- **Exercise goal**
Each line of the data below that contains "ovanligt" must be copied.

- **Records provided**
***
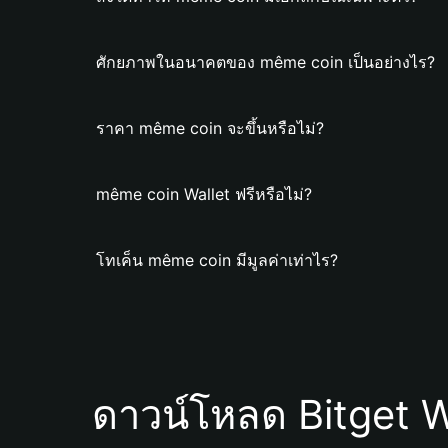
ศักยภาพในอนาคตของ même coin เป็นอย่างไร?
ราคา même coin จะขึ้นหรือไม่?
même coin Wallet ฟรีหรือไม่?
โทเค็น même coin มีมูลค่าเท่าไร?
ดาวน์โหลด Bitget W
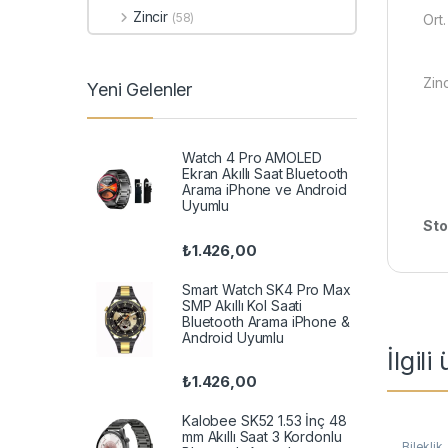
Zincir
(58)
Ort.
Zin
Yeni Gelenler
Watch 4 Pro AMOLED
Ekran Akıllı Saat Bluetooth
Arama iPhone ve Android
Uyumlu
Sto
₺
1.426,00
Smart Watch SK4 Pro Max
SMP Akıllı Kol Saati
Bluetooth Arama iPhone &
Android Uyumlu
İlgili
₺
1.426,00
Kalobee SK52 1.53 İnç 48
mm Akıllı Saat 3 Kordonlu
Bileklik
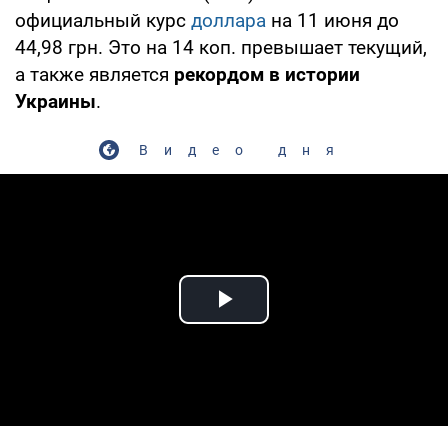
официальный курс
доллара
на 11 июня до
44,98 грн. Это на 14 коп. превышает текущий,
а также является
рекордом в истории
Украины
.
Видео дня
Play Video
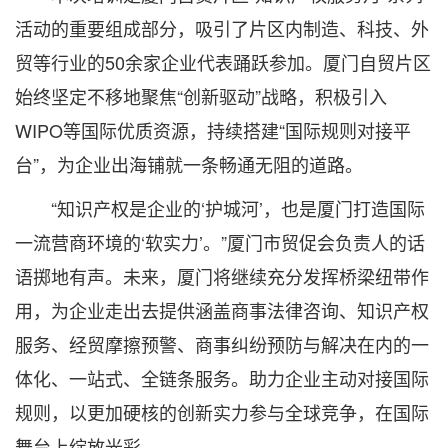
活动的重要组成部分，吸引了片区内制造、科技、外
贸等行业的50余家企业代表踊跃参加。厦门自贸片区
始终坚定不移地聚焦“创新驱动”战略，积极引入
WIPO等国际优质资源，持续搭建“国际规则对接平
台”，为企业出海铺就一条畅通无阻的道路。
“知识产权是企业的‘护城河’，也是厦门打造国际
一流营商环境的‘软实力’。”厦门市贸促会负责人的话
语掷地有声。未来，厦门将继续充分发挥桥梁纽带作
用，为企业走出去提供涵盖商事法律咨询、知识产权
服务、经贸摩擦预警、商事纠纷预防与解决在内的一
体化、一站式、全链条服务。助力企业主动对接国际
规则，以更加硬核的创新实力参与全球竞争，在国际
舞台上绽放光彩。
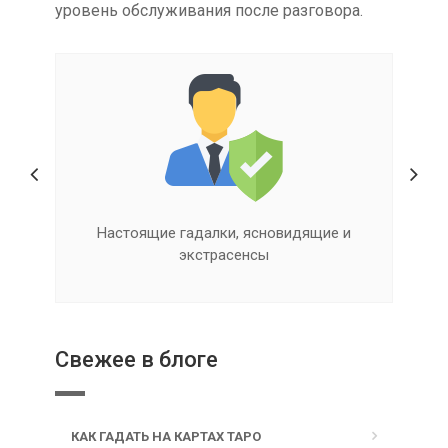
уровень обслуживания после разговора.
Настоящие гадалки, ясновидящие и
экстрасенсы
Свежее в блоге
КАК ГАДАТЬ НА КАРТАХ ТАРО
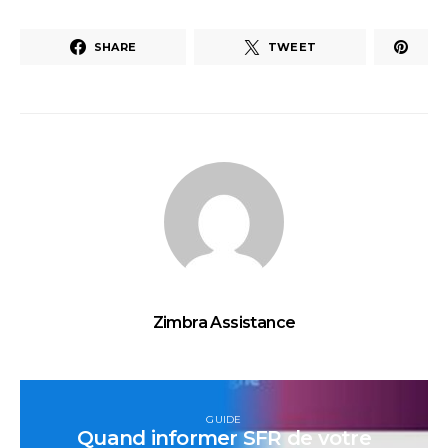
SHARE
TWEET
Zimbra Assistance
GUIDE
Quand informer SFR de votre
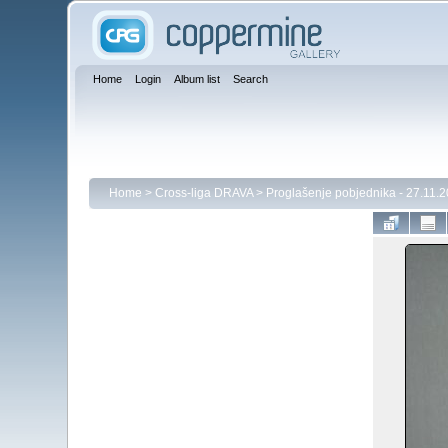
Home
Login
Album list
Search
Home
>
Cross-liga DRAVA
>
Proglašenje pobjednika - 27.11.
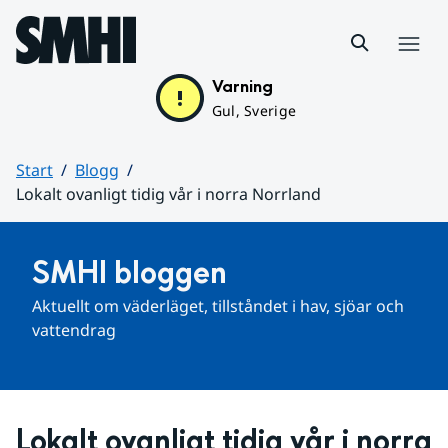
Hoppa till sidans innehåll
Meny
Varning
Gul, Sverige
Start
Blogg
Lokalt ovanligt tidig vår i norra Norrland
Huvudinnehåll
SMHI bloggen
Aktuellt om väderläget, tillståndet i hav, sjöar och 
vattendrag
Lokalt ovanligt tidig vår i norra 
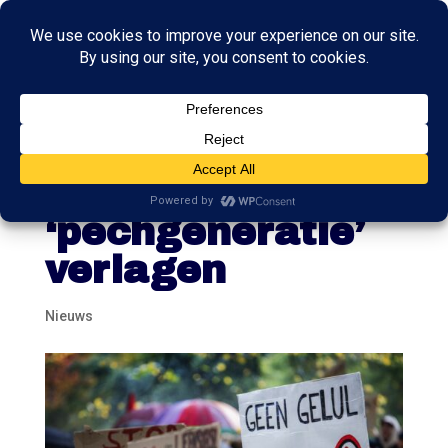
Kamer wil rente
op studieschuld
‘pechgeneratie’
verlagen
Nieuws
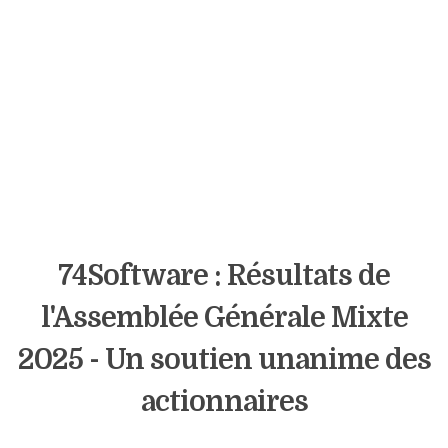
74Software : Résultats de
l'Assemblée Générale Mixte
2025 - Un soutien unanime des
actionnaires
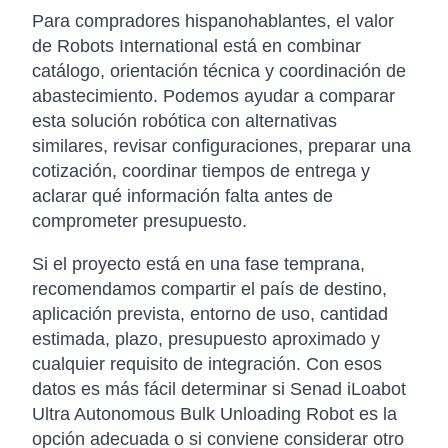
Para compradores hispanohablantes, el valor
de Robots International está en combinar
catálogo, orientación técnica y coordinación de
abastecimiento. Podemos ayudar a comparar
esta solución robótica con alternativas
similares, revisar configuraciones, preparar una
cotización, coordinar tiempos de entrega y
aclarar qué información falta antes de
comprometer presupuesto.
Si el proyecto está en una fase temprana,
recomendamos compartir el país de destino,
aplicación prevista, entorno de uso, cantidad
estimada, plazo, presupuesto aproximado y
cualquier requisito de integración. Con esos
datos es más fácil determinar si Senad iLoabot
Ultra Autonomous Bulk Unloading Robot es la
opción adecuada o si conviene considerar otro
***
- **Result of this task**
Lokalt ovanligt tidig vår i norra Norrland
Lokalt ovanligt tidig vår i norra 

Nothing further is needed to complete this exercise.